After every checkpoint, an evaluation on the test set is successfully completed and shows the following results. But how can we show only precision and recall (not AP and AR)?

Average Precision (AP) @[ IoU=0.50:0.95 | area= all | maxDets=100 ] = 0.364 Average Precision (AP) @[ IoU=0.50 | area= all | maxDets=1000 ] = 0.583 Average Precision (AP) @[ IoU=0.75 | area= all | maxDets=1000 ] = 0.416 Average Precision (AP) @[ IoU=0.50:0.95 | area= small | maxDets=1000 ] = -1.000 Average Precision (AP) @[ IoU=0.50:0.95 | area=medium | maxDets=1000 ] = 0.174 Average Precision (AP) @[ IoU=0.50:0.95 | area= large | maxDets=1000 ] = 0.373 Average Recall (AR) @[ IoU=0.50:0.95 | area= all | maxDets=100 ] = 0.593 Average Recall (AR) @[ IoU=0.50:0.95 | area= all | maxDets=300 ] = 0.593 Average Recall (AR) @[ IoU=0.50:0.95 | area= all | maxDets=1000 ] = 0.593 Average Recall (AR) @[ IoU=0.50:0.95 | area= small | maxDets=1000 ] = -1.000 Average Recall (AR) @[ IoU=0.50:0.95 | area=medium | maxDets=1000 ] = 0.333 Average Recall (AR) @[ IoU=0.50:0.95 | area= large | maxDets=1000 ] = 0.605

jbwang1997 commented 2 years ago

You need to modify the evaluation code at here to implement this function.

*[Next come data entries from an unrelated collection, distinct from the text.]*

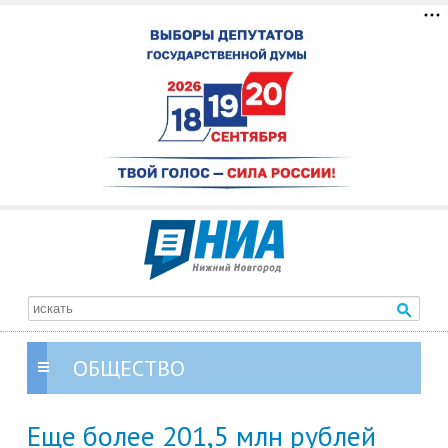
ОБЩЕСТВО
Еще более 201,5 млн рублей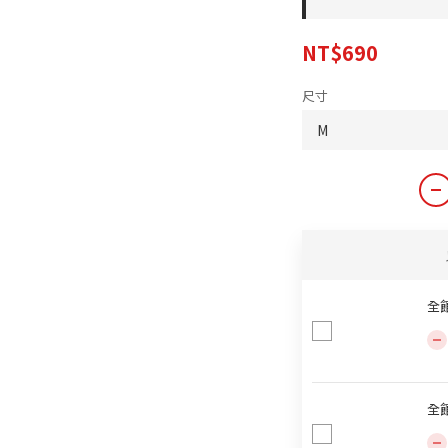
NT$690
尺寸
全
全館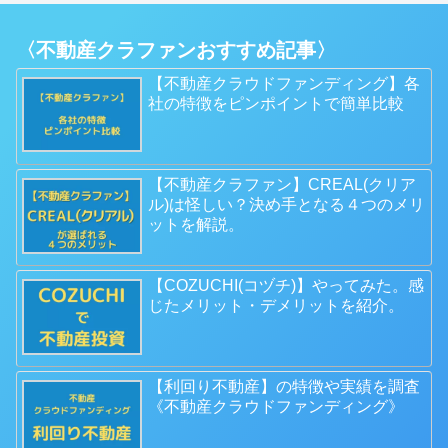
〈不動産クラファンおすすめ記事〉
【不動産クラウドファンディング】各
社の特徴をピンポイントで簡単比較
【不動産クラファン】CREAL(クリア
ル)は怪しい？決め手となる４つのメリ
ットを解説。
【COZUCHI(コヅチ)】やってみた。感
じたメリット・デメリットを紹介。
【利回り不動産】の特徴や実績を調査
《不動産クラウドファンディング》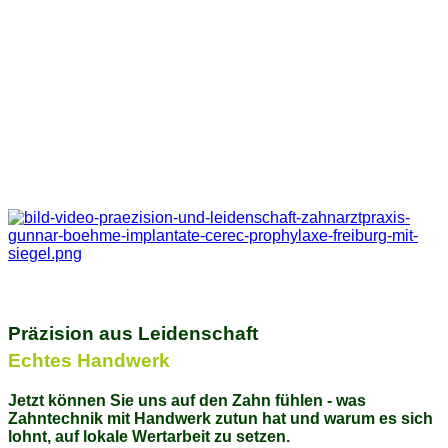
Präzision aus Leidenschaft
Echtes Handwerk
Jetzt können Sie uns auf den Zahn fühlen - was
Zahntechnik mit Handwerk zutun hat und warum es sich
lohnt, auf lokale Wertarbeit zu setzen.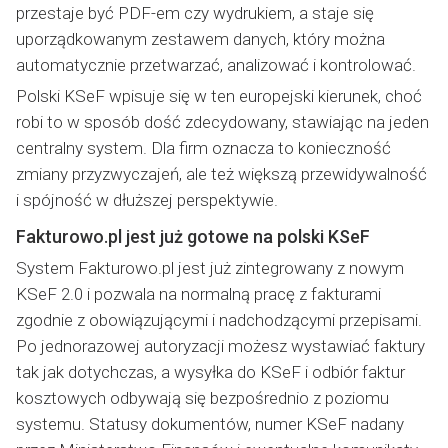
przestaje być PDF-em czy wydrukiem, a staje się
uporządkowanym zestawem danych, który można
automatycznie przetwarzać, analizować i kontrolować.
Polski KSeF wpisuje się w ten europejski kierunek, choć
robi to w sposób dość zdecydowany, stawiając na jeden
centralny system. Dla firm oznacza to konieczność
zmiany przyzwyczajeń, ale też większą przewidywalność
i spójność w dłuższej perspektywie.
Fakturowo.pl jest już gotowe na polski KSeF
System Fakturowo.pl jest już zintegrowany z nowym
KSeF 2.0 i pozwala na normalną pracę z fakturami
zgodnie z obowiązującymi i nadchodzącymi przepisami.
Po jednorazowej autoryzacji możesz wystawiać faktury
tak jak dotychczas, a wysyłka do KSeF i odbiór faktur
kosztowych odbywają się bezpośrednio z poziomu
systemu. Statusy dokumentów, numer KSeF nadany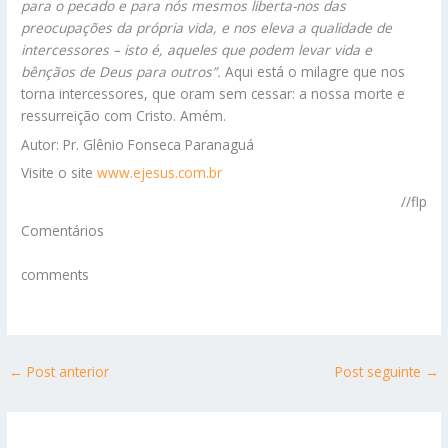
para o pecado e para nós mesmos liberta-nos das
preocupações da própria vida, e nos eleva a qualidade de
intercessores – isto é, aqueles que podem levar vida e
bênçãos de Deus para outros”.
Aqui está o milagre que nos
torna intercessores, que oram sem cessar: a nossa morte e
ressurreição com Cristo. Amém.
Autor: Pr. Glênio Fonseca Paranaguá
Visite o site
www.ejesus.com.br
//flp
Comentários
comments
←
Post anterior
Post seguinte
→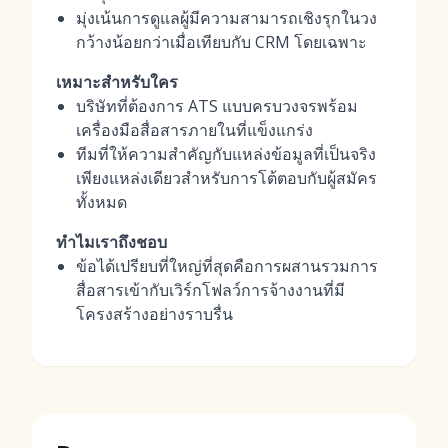
มุ่งเน้นการดูแลผู้มีความสามารถเชิงรุกในวง
กว้างน้อยกว่าเมื่อเทียบกับ CRM โดยเฉพาะ
เหมาะสำหรับใคร
บริษัทที่ต้องการ ATS แบบครบวงจรพร้อม
เครื่องมือสื่อสารภายในที่แข็งแกร่ง
ทีมที่ให้ความสำคัญกับแหล่งข้อมูลที่เป็นจริง
เพียงแหล่งเดียวสำหรับการโต้ตอบกับผู้สมัคร
ทั้งหมด
ทำไมเราถึงชอบ
ข้อได้เปรียบที่ใหญ่ที่สุดคือการผสานรวมการ
สื่อสารเข้ากับเวิร์กโฟลว์การจ้างงานที่มี
โครงสร้างอย่างราบรื่น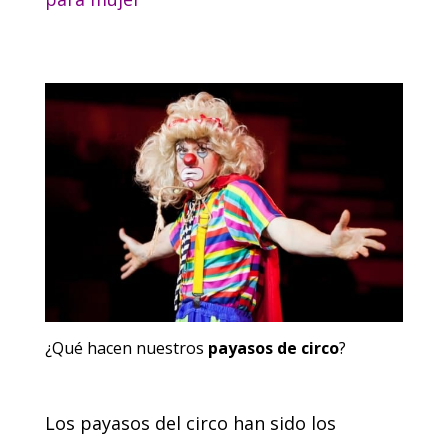
¿Qué hacen nuestros
payasos de circo
?
Los payasos del circo han sido los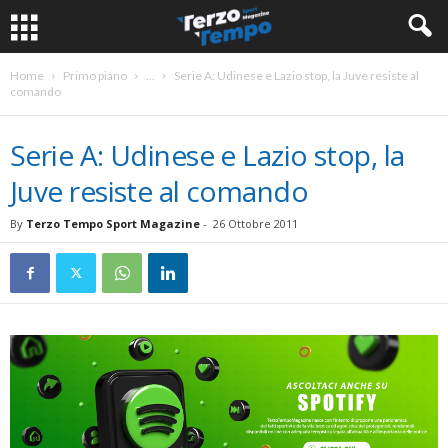
Home
Primo piano
...
Serie A: Udinese e Lazio stop, la Juve resiste al
comando
Serie A: Udinese e Lazio stop, la
Juve resiste al comando
By
Terzo Tempo Sport Magazine
-
26 Ottobre 2011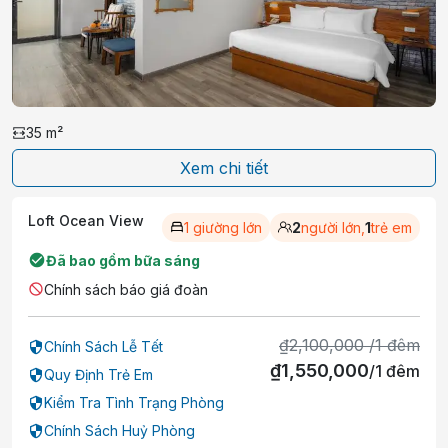
35
m²
Xem chi tiết
Loft Ocean View
1 giường lớn
2
người lớn,
1
trẻ em
Đã bao gồm bữa sáng
Chính sách báo giá đoàn
₫
2,100,000
/
1
đêm
Chính Sách Lễ Tết
₫
1,550,000
/
1
đêm
Quy Định Trẻ Em
Kiểm Tra Tình Trạng Phòng
Chính Sách Huỷ Phòng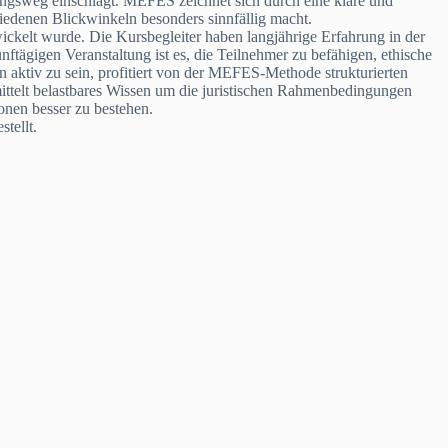
ngsweg einschlägt. MEFES zeichnet sich durch eine klare und
hiedenen Blickwinkeln besonders sinnfällig macht.
ickelt wurde. Die Kursbegleiter haben langjährige Erfahrung in der
nftägigen Veranstaltung ist es, die Teilnehmer zu befähigen, ethische
n aktiv zu sein, profitiert von der MEFES-Methode strukturierten
ittelt belastbares Wissen um die juristischen Rahmenbedingungen
onen besser zu bestehen.
tellt.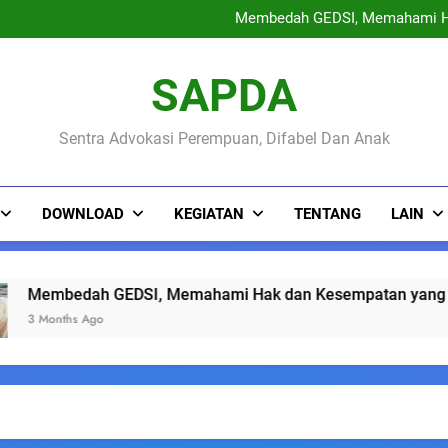
PENGUMUMAN KEPESE
Membedah GEDSI, Memahami H
Sinau Bareng Warga : Ruang 
May Day 2026 : Buruh Peremp
PENGUMUMAN KEPESE
SAPDA
Membedah GEDSI, Memahami H
Sinau Bareng Warga : Ruang 
May Day 2026 : Buruh Peremp
Sentra Advokasi Perempuan, Difabel Dan Anak
DOWNLOAD
KEGIATAN
TENTANG
LAIN
mbedah GEDSI, Memahami Hak dan Kesempatan yang Sama W
onths Ago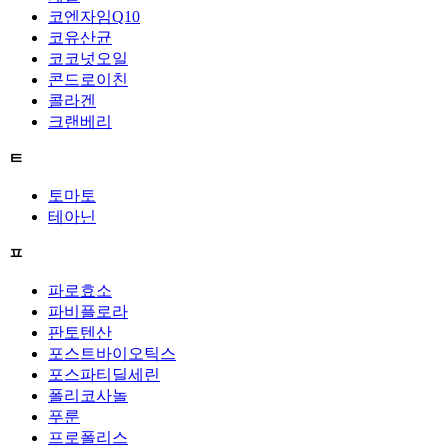
코엔자임Q10
코유산균
코코넛오일
콘드로이친
콜라겐
크랜베리
ㅌ
토마토
테아닌
ㅍ
파로효소
파비플로라
판토텐산
포스트바이오틱스
포스파티딜세린
폴리코사놀
푸룬
프로폴리스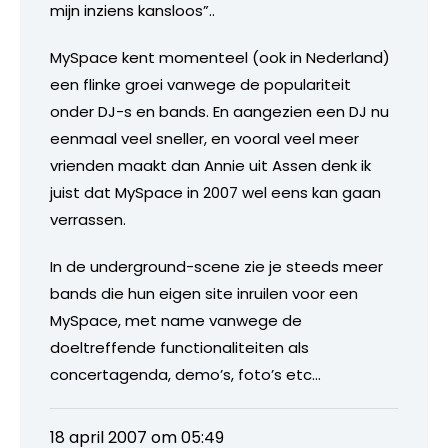
mijn inziens kansloos”..
MySpace kent momenteel (ook in Nederland)
een flinke groei vanwege de populariteit
onder DJ-s en bands. En aangezien een DJ nu
eenmaal veel sneller, en vooral veel meer
vrienden maakt dan Annie uit Assen denk ik
juist dat MySpace in 2007 wel eens kan gaan
verrassen.
In de underground-scene zie je steeds meer
bands die hun eigen site inruilen voor een
MySpace, met name vanwege de
doeltreffende functionaliteiten als
concertagenda, demo’s, foto’s etc…
18 april 2007 om 05:49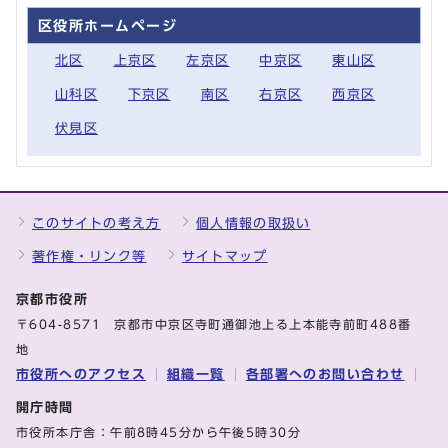
区役所ホームページ
北区
上京区
左京区
中京区
東山区
山科区
下京区
南区
右京区
西京区
伏見区
このサイトの考え方
個人情報の取扱い
著作権・リンク等
サイトマップ
京都市役所
〒604-8571 京都市中京区寺町通御池上る上本能寺前町488番
地
市役所へのアクセス
組織一覧
各部署へのお問い合わせ
開庁時間
市役所本庁舎：午前8時45分から午後5時30分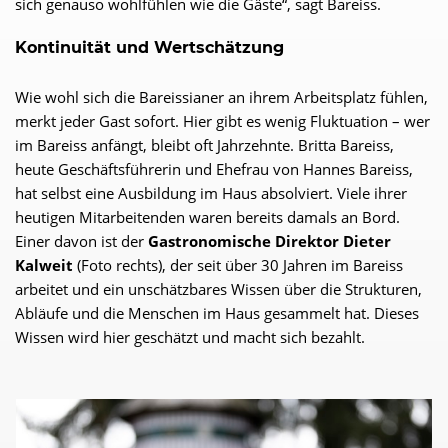
sich genauso wohlfühlen wie die Gäste“, sagt Bareiss.
Kontinuität und Wertschätzung
Wie wohl sich die Bareissianer an ihrem Arbeitsplatz fühlen,
merkt jeder Gast sofort. Hier gibt es wenig Fluktuation – wer
im Bareiss anfängt, bleibt oft Jahrzehnte. Britta Bareiss,
heute Geschäftsführerin und Ehefrau von Hannes Bareiss,
hat selbst eine Ausbildung im Haus absolviert. Viele ihrer
heutigen Mitarbeitenden waren bereits damals an Bord.
Einer davon ist der
Gastronomische Direktor Dieter
Kalweit
(Foto rechts), der seit über 30 Jahren im Bareiss
arbeitet und ein unschätzbares Wissen über die Strukturen,
Abläufe und die Menschen im Haus gesammelt hat. Dieses
Wissen wird hier geschätzt und macht sich bezahlt.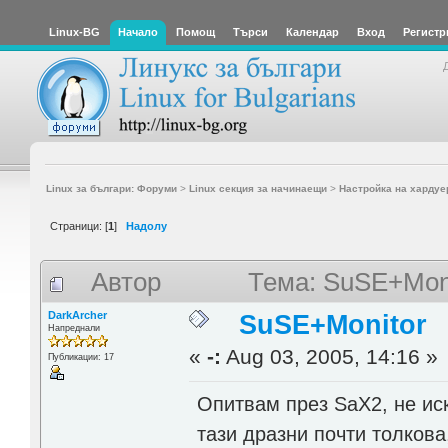
Linux-BG
Начало
Помощ
Търси
Календар
Вход
Регистр
Linux за българи: Форуми
>
Linux секция за начинаещи
>
Настройка на хардуе
Страници: [
1
]
Надолу
Автор
Тема: SuSE+Moni
DarkArcher
SuSE+Monitor
Напреднали
«
-:
Aug 03, 2005, 14:16 »
Публикации: 17
Опитвам през SaX2, не иск
тази дразни почти толкова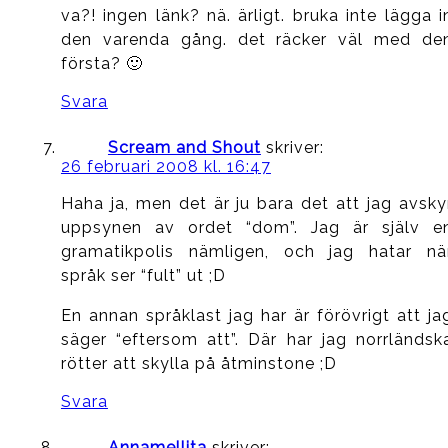
va?! ingen länk? nä. ärligt. bruka inte lägga i
den varenda gång. det räcker väl med de
första? 🙂
Svara
Scream and Shout
skriver:
26 februari 2008 kl. 16:47
Haha ja, men det är ju bara det att jag avsky
uppsynen av ordet “dom”. Jag är själv e
gramatikpolis nämligen, och jag hatar nä
språk ser “fult” ut ;D
En annan språklast jag har är förövrigt att ja
säger “eftersom att”. Där har jag norrländsk
rötter att skylla på åtminstone ;D
Svara
Annamellita
skriver: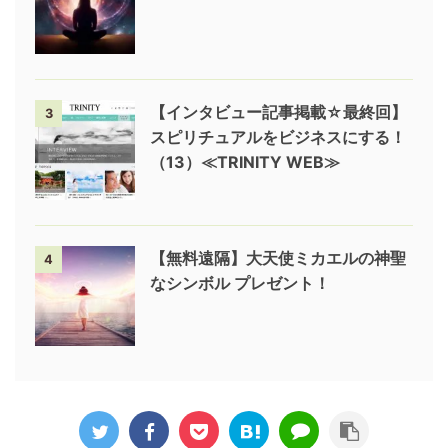
【インタビュー記事掲載☆最終回】
3
スピリチュアルをビジネスにする！
（13）≪TRINITY WEB≫
【無料遠隔】大天使ミカエルの神聖
4
なシンボル プレゼント！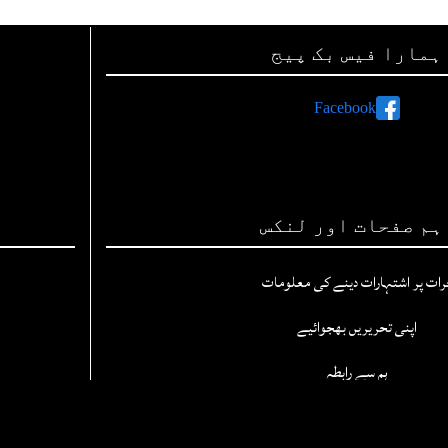
ہمارا فیس بک پیج
Facebook
ہم صفحات اور لنکس
رات پر اشتہارات دینے کی معلومات
اپنی تحریریں بھجوائیے
ہم سے رابطہ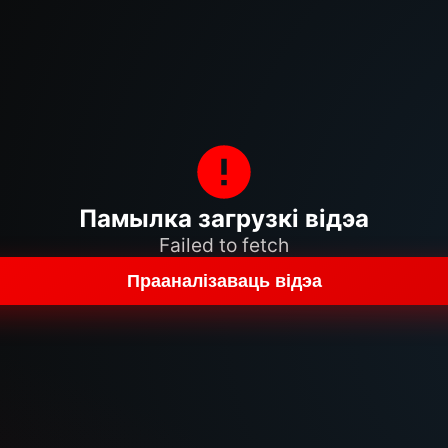
Памылка загрузкі відэа
Failed to fetch
Прааналізаваць відэа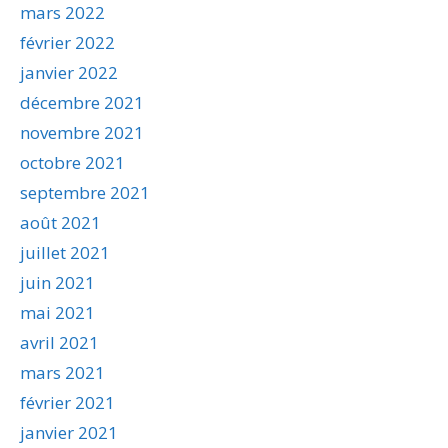
mars 2022
février 2022
janvier 2022
décembre 2021
novembre 2021
octobre 2021
septembre 2021
août 2021
juillet 2021
juin 2021
mai 2021
avril 2021
mars 2021
février 2021
janvier 2021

shuoshuo09 commented 2 years ago

How should I modify it?

wanghonglie commented 1 year ago

CocoMetric only provides the following following 12 metrics:cocoapi

If you only need precision and recall you can print the metric after this line: https://github.com/open-mmlab/mmdetection/blob/9d3e162459590eee4cfc891218dfbb5878378842/mmdet/core/evaluation/mean_ap.py#L674

thus you can see the precision and recall of each class.